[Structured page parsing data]
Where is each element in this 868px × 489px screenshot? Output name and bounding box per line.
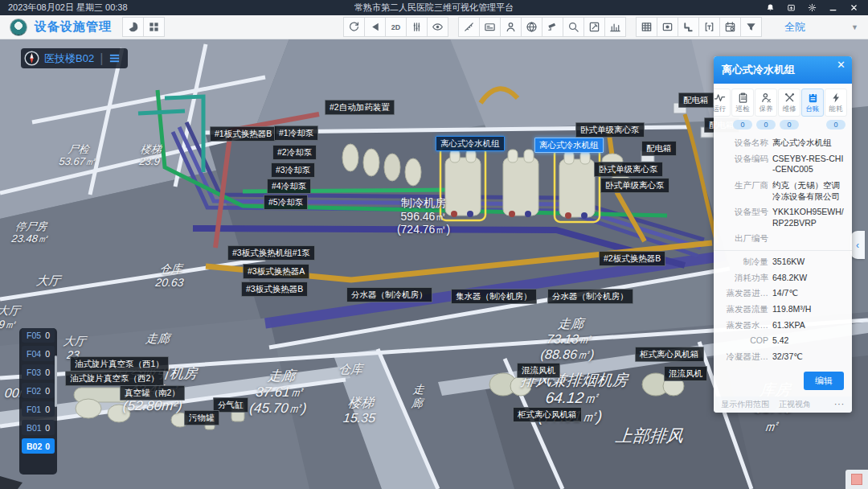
tab-badge: 0 [756,120,776,129]
table-icon [641,21,653,33]
panel-collapse-handle[interactable]: ‹ [850,231,865,259]
measure-button[interactable] [458,17,480,37]
annotate-button[interactable] [583,17,605,37]
floor-B02[interactable]: B020 [22,438,55,454]
tab-运行[interactable]: 运行 [714,88,731,129]
energy-icon [830,92,842,104]
equipment-tag[interactable]: #3冷却泵 [271,162,315,178]
equipment-tag[interactable]: #3板式换热器A [243,264,309,279]
equipment-tag[interactable]: 集水器（制冷机房） [451,289,537,304]
datetime: 2023年08月02日 星期三 00:38 [0,2,128,14]
search-button[interactable] [563,17,584,37]
person-button[interactable] [500,17,522,37]
equipment-tag[interactable]: 分水器（制冷机房） [346,287,432,302]
equipment-tag[interactable]: #4冷却泵 [267,179,311,194]
tab-badge: 0 [733,120,752,129]
scope-select[interactable]: 全院 ▼ [784,20,858,35]
floor-F01[interactable]: F010 [22,401,55,417]
schedule-button[interactable] [719,17,741,37]
schedule-icon [724,21,736,33]
pie-chart-button[interactable] [122,17,144,37]
floor-scrollbar[interactable] [55,355,57,407]
equipment-tag[interactable]: #5冷却泵 [264,195,308,210]
floor-B01[interactable]: B010 [22,420,55,435]
snapshot-icon [661,21,674,33]
close-icon[interactable] [850,3,858,12]
chevron-down-icon: ▼ [851,23,858,31]
equipment-tag[interactable]: 油式旋片真空泵（西2） [65,371,164,386]
front-view-toggle[interactable]: 正视视角 [779,399,811,410]
equipment-tag[interactable]: 离心式冷水机组 [436,136,505,151]
floor-F05[interactable]: F050 [22,328,55,343]
id-card-icon [484,21,496,33]
floor-split-button[interactable] [406,17,428,37]
screenshot-icon[interactable] [787,3,796,12]
floor-F02[interactable]: F020 [22,383,55,398]
equipment-tag[interactable]: #1冷却泵 [274,125,318,141]
compass-icon[interactable] [24,51,39,66]
equipment-tag[interactable]: #3板式换热器B [241,281,308,297]
tab-保养[interactable]: 保养0 [755,88,777,129]
mode-2d-button[interactable]: 2D [385,17,407,37]
table-button[interactable] [636,17,657,37]
globe-button[interactable] [521,17,542,37]
equipment-tag[interactable]: #2板式换热器B [599,251,665,266]
label-toggle-button[interactable] [698,17,720,37]
statistics-button[interactable] [604,17,626,37]
cctv-button[interactable] [542,17,563,37]
person-icon [505,21,517,33]
chiller-2[interactable] [503,150,538,217]
pipeline-button[interactable] [678,17,699,37]
equipment-tag[interactable]: 柜式离心风机箱 [635,347,704,362]
tab-badge [803,120,822,129]
visibility-button[interactable] [427,17,448,37]
rotate-reset-button[interactable] [343,17,365,37]
corner-widget[interactable] [845,470,868,489]
equipment-tag[interactable]: 污物罐 [184,410,219,425]
floor-F04[interactable]: F040 [22,346,55,361]
settings-icon[interactable] [808,3,817,12]
statistics-icon [609,21,621,33]
field-value: 5.42 [772,335,845,347]
equipment-tag[interactable]: 混流风机 [517,363,560,378]
tab-巡检[interactable]: 巡检0 [731,88,754,129]
equipment-tag[interactable]: 柜式离心风机箱 [513,407,582,422]
equipment-tag[interactable]: #2自动加药装置 [325,100,395,115]
list-icon[interactable] [108,52,121,64]
equipment-tag[interactable]: 配电箱 [678,92,714,108]
tab-台账[interactable]: 台账 [801,88,824,129]
app-title: 设备设施管理 [35,19,112,35]
equipment-tag[interactable]: 真空罐（南2） [120,385,185,401]
equipment-tag[interactable]: #2冷却泵 [272,145,317,160]
equipment-tag[interactable]: 油式旋片真空泵（西1） [70,356,169,372]
label-toggle-icon [703,21,715,33]
back-arrow-button[interactable] [364,17,386,37]
equipment-tag[interactable]: #3板式换热机组#1泵 [227,245,315,261]
equipment-tag[interactable]: 卧式单级离心泵 [594,162,663,177]
bell-icon[interactable] [766,3,775,12]
tab-维修[interactable]: 维修0 [778,88,800,129]
floor-F03[interactable]: F030 [22,364,55,380]
filter-button[interactable] [740,17,762,37]
equipment-tag[interactable]: #1板式换热器B [210,126,276,142]
close-icon[interactable]: ✕ [837,60,845,70]
pie-chart-icon [127,21,139,33]
snapshot-button[interactable] [657,17,678,37]
equipment-tag[interactable]: 配电箱 [641,141,677,156]
field-label: 蒸发器进… [720,288,768,299]
breadcrumb-location[interactable]: 医技楼B02 [44,51,94,66]
grid-button[interactable] [143,17,165,37]
panel-footer: 显示作用范围 正视视角 ··· [714,397,852,413]
field-row: 设备型号YKK1KOH95EWH/RP22BVRP [714,204,852,231]
edit-button[interactable]: 编辑 [804,372,844,390]
equipment-tag[interactable]: 离心式冷水机组 [534,138,604,153]
show-range-toggle[interactable]: 显示作用范围 [721,399,769,410]
minimize-icon[interactable] [829,3,837,12]
tab-能耗[interactable]: 能耗0 [825,88,847,129]
equipment-tag[interactable]: 卧式单级离心泵 [575,122,645,138]
id-card-button[interactable] [479,17,501,37]
equipment-tag[interactable]: 混流风机 [664,366,707,381]
equipment-tag[interactable]: 分水器（制冷机房） [547,289,633,304]
more-options[interactable]: ··· [834,400,845,409]
equipment-tag[interactable]: 卧式单级离心泵 [600,178,669,193]
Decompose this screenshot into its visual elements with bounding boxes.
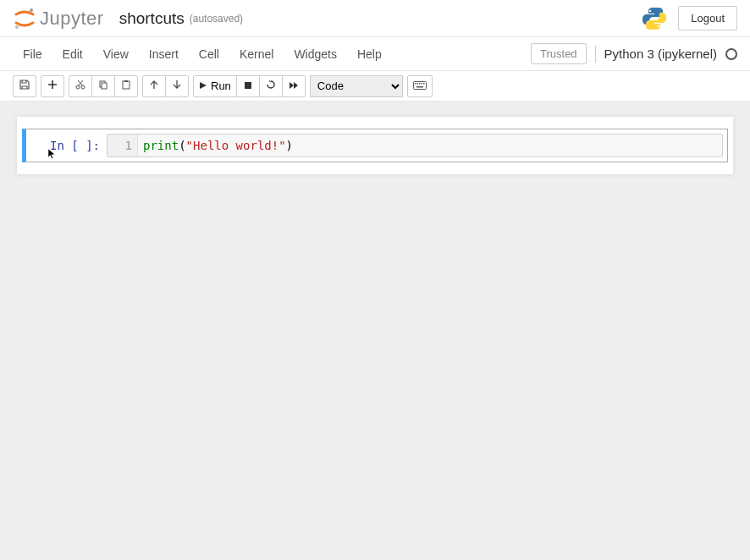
svg-rect-11: [413, 82, 426, 90]
svg-rect-17: [416, 86, 423, 88]
svg-rect-9: [124, 80, 128, 82]
menu-cell[interactable]: Cell: [189, 41, 229, 68]
copy-icon: [98, 80, 108, 92]
run-label: Run: [211, 80, 231, 92]
line-number-gutter: 1: [108, 135, 138, 156]
menu-help[interactable]: Help: [347, 41, 392, 68]
trusted-indicator[interactable]: Trusted: [531, 43, 587, 64]
toolbar: Run Code: [0, 71, 750, 102]
input-prompt: In [ ]:: [30, 134, 107, 157]
menu-file[interactable]: File: [13, 41, 52, 68]
code-token-paren: ): [286, 139, 293, 152]
cut-icon: [75, 80, 85, 92]
svg-point-3: [658, 25, 659, 26]
run-group: Run: [193, 75, 306, 97]
add-cell-button[interactable]: [41, 75, 64, 97]
copy-button[interactable]: [91, 75, 115, 97]
jupyter-logo[interactable]: Jupyter: [13, 7, 104, 30]
restart-button[interactable]: [259, 75, 283, 97]
svg-rect-8: [123, 81, 130, 89]
menubar: File Edit View Insert Cell Kernel Widget…: [0, 37, 750, 71]
save-icon: [19, 79, 30, 93]
restart-icon: [266, 80, 276, 92]
code-token-paren: (: [179, 139, 185, 152]
cut-copy-paste-group: [69, 75, 138, 97]
svg-rect-7: [102, 83, 107, 89]
python-icon: [641, 5, 668, 32]
menu-widgets[interactable]: Widgets: [284, 41, 347, 68]
header-right: Logout: [641, 5, 737, 32]
autosaved-label: (autosaved): [190, 13, 243, 25]
svg-rect-16: [423, 83, 425, 85]
menu-insert[interactable]: Insert: [139, 41, 189, 68]
paste-button[interactable]: [114, 75, 138, 97]
paste-icon: [121, 80, 131, 92]
plus-icon: [47, 80, 58, 92]
kernel-name[interactable]: Python 3 (ipykernel): [604, 47, 717, 61]
jupyter-icon: [13, 7, 36, 30]
svg-point-2: [649, 9, 651, 11]
svg-rect-14: [419, 83, 421, 85]
svg-point-0: [30, 8, 33, 12]
fast-forward-icon: [289, 80, 299, 92]
kernel-idle-icon[interactable]: [725, 48, 737, 60]
interrupt-button[interactable]: [236, 75, 260, 97]
svg-point-1: [15, 25, 19, 29]
notebook-name[interactable]: shortcuts: [119, 9, 185, 28]
restart-run-all-button[interactable]: [282, 75, 306, 97]
menu-edit[interactable]: Edit: [52, 41, 93, 68]
stop-icon: [244, 80, 252, 92]
cut-button[interactable]: [69, 75, 92, 97]
menubar-right: Trusted Python 3 (ipykernel): [531, 43, 737, 64]
svg-rect-15: [421, 83, 422, 85]
play-icon: [199, 80, 207, 92]
code-editor[interactable]: print("Hello world!"): [138, 135, 722, 156]
svg-rect-12: [415, 83, 416, 85]
jupyter-logo-text: Jupyter: [40, 8, 104, 30]
move-down-button[interactable]: [165, 75, 189, 97]
separator: [595, 46, 596, 63]
keyboard-icon: [413, 80, 427, 92]
notebook-background: In [ ]: 1 print("Hello world!"): [0, 102, 750, 560]
arrow-down-icon: [173, 80, 181, 92]
header: Jupyter shortcuts (autosaved) Logout: [0, 0, 750, 37]
move-up-button[interactable]: [142, 75, 166, 97]
svg-rect-10: [245, 82, 251, 89]
arrow-up-icon: [150, 80, 158, 92]
cell-type-select[interactable]: Code: [310, 75, 403, 97]
move-group: [142, 75, 189, 97]
run-button[interactable]: Run: [193, 75, 237, 97]
input-area[interactable]: 1 print("Hello world!"): [107, 134, 723, 157]
logout-button[interactable]: Logout: [678, 6, 737, 30]
notebook-container: In [ ]: 1 print("Hello world!"): [17, 117, 733, 174]
code-cell[interactable]: In [ ]: 1 print("Hello world!"): [22, 129, 728, 162]
svg-rect-13: [416, 83, 418, 85]
code-token-string: "Hello world!": [186, 139, 286, 152]
menu-kernel[interactable]: Kernel: [229, 41, 284, 68]
menu-view[interactable]: View: [93, 41, 139, 68]
command-palette-button[interactable]: [407, 75, 433, 97]
code-token-builtin: print: [143, 139, 179, 152]
save-button[interactable]: [13, 75, 36, 97]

*Task description*. Go through the records and gather the lines that hold "snapshot".

*Problem solution*.
snapshot-icon [661,21,674,33]
snapshot-button[interactable] [657,17,678,37]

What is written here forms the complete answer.